Lines of the data that contain the word "bright" are the ones to copy.
==== Records provided ====
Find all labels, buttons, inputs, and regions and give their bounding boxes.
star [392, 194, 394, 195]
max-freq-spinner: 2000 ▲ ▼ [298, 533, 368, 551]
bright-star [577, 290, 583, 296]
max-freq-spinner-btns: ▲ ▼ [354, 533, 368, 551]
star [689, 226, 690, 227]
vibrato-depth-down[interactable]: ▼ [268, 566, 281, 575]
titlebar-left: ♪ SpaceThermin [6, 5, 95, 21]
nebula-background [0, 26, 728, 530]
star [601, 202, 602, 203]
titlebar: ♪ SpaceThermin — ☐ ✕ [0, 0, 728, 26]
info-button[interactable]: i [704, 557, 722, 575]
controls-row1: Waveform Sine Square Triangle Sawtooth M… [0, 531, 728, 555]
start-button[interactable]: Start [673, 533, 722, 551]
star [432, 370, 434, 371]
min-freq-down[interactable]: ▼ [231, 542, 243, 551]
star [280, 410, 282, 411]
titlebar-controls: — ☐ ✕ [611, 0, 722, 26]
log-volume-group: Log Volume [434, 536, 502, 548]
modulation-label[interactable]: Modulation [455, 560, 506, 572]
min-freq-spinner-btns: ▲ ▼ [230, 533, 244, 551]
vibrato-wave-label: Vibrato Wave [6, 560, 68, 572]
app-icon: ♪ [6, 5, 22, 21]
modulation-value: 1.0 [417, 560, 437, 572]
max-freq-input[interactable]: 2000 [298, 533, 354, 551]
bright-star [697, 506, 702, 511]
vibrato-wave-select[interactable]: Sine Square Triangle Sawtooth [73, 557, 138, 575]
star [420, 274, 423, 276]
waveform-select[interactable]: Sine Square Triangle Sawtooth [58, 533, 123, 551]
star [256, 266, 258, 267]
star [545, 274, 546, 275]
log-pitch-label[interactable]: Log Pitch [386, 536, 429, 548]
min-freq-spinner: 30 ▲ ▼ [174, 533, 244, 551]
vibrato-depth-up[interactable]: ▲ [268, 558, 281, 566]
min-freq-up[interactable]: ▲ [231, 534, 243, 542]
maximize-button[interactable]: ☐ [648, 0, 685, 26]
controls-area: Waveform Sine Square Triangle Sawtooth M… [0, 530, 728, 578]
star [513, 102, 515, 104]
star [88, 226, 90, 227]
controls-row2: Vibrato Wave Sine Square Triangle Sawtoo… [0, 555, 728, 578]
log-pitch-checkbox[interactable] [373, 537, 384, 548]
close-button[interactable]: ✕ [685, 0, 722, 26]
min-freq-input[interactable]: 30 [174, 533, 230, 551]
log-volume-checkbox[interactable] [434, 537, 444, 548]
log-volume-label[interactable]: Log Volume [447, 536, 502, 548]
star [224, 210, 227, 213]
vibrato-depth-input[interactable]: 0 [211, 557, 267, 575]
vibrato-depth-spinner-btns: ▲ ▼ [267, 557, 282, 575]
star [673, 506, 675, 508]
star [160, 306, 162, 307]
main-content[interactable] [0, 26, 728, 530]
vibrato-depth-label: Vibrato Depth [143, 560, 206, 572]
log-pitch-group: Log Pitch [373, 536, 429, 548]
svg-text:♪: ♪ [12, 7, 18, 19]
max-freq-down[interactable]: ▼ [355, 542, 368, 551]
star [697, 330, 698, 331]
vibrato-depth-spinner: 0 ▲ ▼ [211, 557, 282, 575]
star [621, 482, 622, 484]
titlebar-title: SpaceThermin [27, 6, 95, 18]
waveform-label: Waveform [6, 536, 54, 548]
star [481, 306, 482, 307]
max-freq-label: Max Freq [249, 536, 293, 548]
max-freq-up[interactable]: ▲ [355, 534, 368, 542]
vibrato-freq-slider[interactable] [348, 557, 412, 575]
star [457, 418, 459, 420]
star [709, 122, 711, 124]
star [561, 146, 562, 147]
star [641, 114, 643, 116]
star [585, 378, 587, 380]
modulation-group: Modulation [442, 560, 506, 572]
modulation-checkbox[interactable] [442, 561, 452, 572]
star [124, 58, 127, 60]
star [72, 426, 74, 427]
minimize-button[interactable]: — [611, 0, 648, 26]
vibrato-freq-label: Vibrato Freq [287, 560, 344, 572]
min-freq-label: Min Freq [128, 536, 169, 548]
====
==== Records provided ====
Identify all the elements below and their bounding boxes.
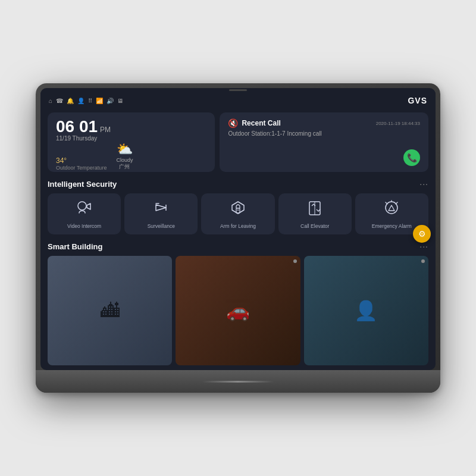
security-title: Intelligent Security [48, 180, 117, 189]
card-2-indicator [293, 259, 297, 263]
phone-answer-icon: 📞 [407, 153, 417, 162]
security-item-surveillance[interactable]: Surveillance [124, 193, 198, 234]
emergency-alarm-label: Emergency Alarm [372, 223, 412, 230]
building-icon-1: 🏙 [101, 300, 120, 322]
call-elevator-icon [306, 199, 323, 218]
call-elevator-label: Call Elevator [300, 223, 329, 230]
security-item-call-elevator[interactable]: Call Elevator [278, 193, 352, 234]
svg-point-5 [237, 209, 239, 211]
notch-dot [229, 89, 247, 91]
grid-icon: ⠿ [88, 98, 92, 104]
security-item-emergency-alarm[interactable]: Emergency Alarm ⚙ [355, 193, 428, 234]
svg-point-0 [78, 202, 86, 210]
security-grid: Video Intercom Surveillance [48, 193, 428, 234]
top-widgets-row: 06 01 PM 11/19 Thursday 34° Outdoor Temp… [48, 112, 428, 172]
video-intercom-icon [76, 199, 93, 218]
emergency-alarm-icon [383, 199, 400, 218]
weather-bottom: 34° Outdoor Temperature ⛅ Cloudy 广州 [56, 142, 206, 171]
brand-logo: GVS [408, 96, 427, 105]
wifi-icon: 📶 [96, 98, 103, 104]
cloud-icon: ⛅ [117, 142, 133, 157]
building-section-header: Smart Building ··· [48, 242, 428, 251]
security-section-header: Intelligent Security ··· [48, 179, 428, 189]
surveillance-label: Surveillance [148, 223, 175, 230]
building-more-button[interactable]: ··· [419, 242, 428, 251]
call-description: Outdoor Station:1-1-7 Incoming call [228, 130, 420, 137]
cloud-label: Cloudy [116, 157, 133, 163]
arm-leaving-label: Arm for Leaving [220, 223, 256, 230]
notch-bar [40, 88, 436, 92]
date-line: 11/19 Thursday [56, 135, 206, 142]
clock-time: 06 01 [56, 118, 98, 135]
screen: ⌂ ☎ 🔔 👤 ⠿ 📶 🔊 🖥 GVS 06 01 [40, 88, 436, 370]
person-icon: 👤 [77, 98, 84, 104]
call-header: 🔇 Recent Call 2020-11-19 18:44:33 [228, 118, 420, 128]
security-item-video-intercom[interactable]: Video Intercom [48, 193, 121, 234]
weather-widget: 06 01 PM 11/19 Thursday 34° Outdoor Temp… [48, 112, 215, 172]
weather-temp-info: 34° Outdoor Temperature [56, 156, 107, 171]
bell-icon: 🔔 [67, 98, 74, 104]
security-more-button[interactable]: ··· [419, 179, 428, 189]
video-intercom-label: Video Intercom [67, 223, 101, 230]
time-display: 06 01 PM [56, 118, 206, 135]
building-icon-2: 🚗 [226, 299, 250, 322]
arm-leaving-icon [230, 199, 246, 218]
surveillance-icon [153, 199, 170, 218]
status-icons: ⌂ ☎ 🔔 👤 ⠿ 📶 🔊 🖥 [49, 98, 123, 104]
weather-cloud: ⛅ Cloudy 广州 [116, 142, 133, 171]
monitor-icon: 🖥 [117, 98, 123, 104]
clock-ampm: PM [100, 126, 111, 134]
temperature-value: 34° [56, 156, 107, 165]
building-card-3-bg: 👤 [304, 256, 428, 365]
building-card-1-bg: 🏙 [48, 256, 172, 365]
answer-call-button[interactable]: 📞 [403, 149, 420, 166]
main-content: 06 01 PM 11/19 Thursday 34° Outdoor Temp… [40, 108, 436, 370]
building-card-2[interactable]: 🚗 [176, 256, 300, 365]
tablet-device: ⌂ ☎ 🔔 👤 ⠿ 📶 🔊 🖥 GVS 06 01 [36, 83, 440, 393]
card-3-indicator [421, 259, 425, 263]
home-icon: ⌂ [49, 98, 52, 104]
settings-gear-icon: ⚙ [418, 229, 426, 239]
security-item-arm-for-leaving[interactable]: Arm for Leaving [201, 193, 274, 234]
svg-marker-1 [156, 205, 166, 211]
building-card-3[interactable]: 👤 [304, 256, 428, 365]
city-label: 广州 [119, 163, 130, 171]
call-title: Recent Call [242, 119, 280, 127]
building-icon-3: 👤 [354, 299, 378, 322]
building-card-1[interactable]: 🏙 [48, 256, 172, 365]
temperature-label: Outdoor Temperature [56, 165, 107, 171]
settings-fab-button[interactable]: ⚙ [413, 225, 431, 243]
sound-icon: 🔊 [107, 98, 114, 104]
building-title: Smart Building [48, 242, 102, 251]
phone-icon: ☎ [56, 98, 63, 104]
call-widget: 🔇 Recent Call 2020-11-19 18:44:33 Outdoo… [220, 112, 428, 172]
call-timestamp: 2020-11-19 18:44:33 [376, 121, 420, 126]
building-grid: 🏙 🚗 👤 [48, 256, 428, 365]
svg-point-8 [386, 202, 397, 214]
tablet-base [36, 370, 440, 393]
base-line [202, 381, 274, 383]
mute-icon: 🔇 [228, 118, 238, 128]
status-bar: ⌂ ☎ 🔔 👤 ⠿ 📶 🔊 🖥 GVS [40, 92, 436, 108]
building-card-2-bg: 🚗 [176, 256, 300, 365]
====
==== Records provided ====
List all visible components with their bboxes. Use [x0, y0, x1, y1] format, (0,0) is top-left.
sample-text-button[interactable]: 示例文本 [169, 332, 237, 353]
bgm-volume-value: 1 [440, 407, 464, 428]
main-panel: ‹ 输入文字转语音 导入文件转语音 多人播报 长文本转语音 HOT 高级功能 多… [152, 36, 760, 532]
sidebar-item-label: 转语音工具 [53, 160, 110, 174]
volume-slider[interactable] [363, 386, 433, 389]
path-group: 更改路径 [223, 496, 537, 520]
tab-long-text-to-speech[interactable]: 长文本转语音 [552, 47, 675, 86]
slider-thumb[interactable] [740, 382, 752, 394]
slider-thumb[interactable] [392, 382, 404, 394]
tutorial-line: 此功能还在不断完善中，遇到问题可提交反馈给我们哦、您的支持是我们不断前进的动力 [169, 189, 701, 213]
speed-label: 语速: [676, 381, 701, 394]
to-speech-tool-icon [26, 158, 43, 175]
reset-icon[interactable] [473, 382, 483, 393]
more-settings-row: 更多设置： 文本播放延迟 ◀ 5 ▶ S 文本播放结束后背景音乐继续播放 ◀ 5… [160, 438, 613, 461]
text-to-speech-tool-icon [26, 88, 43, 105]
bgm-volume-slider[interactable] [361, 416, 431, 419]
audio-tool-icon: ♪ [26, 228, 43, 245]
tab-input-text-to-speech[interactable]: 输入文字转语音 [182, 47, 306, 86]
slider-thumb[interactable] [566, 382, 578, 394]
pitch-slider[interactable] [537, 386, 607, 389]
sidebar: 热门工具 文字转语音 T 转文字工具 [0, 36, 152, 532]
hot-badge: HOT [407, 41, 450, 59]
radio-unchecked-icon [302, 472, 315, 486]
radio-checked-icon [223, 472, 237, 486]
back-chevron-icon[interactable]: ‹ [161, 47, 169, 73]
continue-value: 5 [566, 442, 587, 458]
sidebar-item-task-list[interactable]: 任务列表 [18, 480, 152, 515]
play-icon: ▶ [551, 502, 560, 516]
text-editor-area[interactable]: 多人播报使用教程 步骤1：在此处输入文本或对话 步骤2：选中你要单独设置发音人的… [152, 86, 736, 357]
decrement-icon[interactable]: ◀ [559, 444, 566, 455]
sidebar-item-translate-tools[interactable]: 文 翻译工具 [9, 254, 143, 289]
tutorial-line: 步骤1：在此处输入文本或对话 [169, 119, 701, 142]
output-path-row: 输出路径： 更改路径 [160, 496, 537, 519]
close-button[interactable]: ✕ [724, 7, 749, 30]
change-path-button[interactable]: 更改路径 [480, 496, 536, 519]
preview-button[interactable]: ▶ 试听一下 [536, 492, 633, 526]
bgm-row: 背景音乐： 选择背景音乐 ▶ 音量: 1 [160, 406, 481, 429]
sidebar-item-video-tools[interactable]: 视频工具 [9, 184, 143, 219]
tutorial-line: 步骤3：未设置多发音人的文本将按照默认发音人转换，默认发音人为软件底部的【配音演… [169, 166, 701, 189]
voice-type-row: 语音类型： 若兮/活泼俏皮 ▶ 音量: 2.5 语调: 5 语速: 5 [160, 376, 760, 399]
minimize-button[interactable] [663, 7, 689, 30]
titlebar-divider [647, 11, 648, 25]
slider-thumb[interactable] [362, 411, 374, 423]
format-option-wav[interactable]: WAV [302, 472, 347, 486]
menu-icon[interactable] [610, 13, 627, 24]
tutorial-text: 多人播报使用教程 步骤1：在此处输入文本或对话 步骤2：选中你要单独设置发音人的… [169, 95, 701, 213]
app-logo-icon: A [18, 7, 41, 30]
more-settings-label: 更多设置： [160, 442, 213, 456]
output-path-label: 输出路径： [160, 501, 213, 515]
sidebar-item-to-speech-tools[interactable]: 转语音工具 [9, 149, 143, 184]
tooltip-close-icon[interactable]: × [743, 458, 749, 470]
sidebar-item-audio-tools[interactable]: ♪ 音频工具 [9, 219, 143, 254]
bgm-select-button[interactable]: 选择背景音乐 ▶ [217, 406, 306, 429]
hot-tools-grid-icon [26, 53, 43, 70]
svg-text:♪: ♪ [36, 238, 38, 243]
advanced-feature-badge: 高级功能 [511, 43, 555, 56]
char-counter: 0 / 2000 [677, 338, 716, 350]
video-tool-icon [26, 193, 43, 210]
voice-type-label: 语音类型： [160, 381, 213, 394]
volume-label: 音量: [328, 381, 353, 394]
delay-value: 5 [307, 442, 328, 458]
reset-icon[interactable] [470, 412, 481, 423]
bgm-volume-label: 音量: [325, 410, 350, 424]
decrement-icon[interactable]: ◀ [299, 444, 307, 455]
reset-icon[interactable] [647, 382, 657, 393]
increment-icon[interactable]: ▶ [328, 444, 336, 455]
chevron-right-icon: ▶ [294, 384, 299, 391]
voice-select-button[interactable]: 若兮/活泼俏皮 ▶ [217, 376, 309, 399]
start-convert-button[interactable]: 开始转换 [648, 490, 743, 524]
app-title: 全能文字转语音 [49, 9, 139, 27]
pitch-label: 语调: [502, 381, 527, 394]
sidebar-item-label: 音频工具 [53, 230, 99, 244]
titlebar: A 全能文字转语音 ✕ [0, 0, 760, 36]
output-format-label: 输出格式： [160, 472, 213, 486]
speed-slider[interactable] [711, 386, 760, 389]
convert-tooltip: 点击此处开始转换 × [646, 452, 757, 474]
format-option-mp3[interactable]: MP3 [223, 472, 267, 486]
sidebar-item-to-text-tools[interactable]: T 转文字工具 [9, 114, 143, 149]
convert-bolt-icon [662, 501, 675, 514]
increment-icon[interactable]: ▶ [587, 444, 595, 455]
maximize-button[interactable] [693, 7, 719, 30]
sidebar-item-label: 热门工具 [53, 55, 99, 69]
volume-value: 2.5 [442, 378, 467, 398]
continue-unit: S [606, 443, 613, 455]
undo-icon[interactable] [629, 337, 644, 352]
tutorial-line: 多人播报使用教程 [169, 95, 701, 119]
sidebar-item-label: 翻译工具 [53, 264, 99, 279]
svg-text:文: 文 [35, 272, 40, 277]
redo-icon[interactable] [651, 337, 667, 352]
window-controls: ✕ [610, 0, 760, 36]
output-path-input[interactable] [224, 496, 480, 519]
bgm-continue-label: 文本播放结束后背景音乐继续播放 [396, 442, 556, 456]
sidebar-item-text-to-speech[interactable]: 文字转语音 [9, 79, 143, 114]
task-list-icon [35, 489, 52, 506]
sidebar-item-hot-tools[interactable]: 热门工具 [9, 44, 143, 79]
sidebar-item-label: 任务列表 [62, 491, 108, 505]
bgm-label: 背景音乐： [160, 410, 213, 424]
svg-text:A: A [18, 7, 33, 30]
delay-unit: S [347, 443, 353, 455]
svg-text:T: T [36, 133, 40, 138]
====
* Answer space:
bright-star [577, 290, 583, 296]
bright-star [697, 506, 702, 511]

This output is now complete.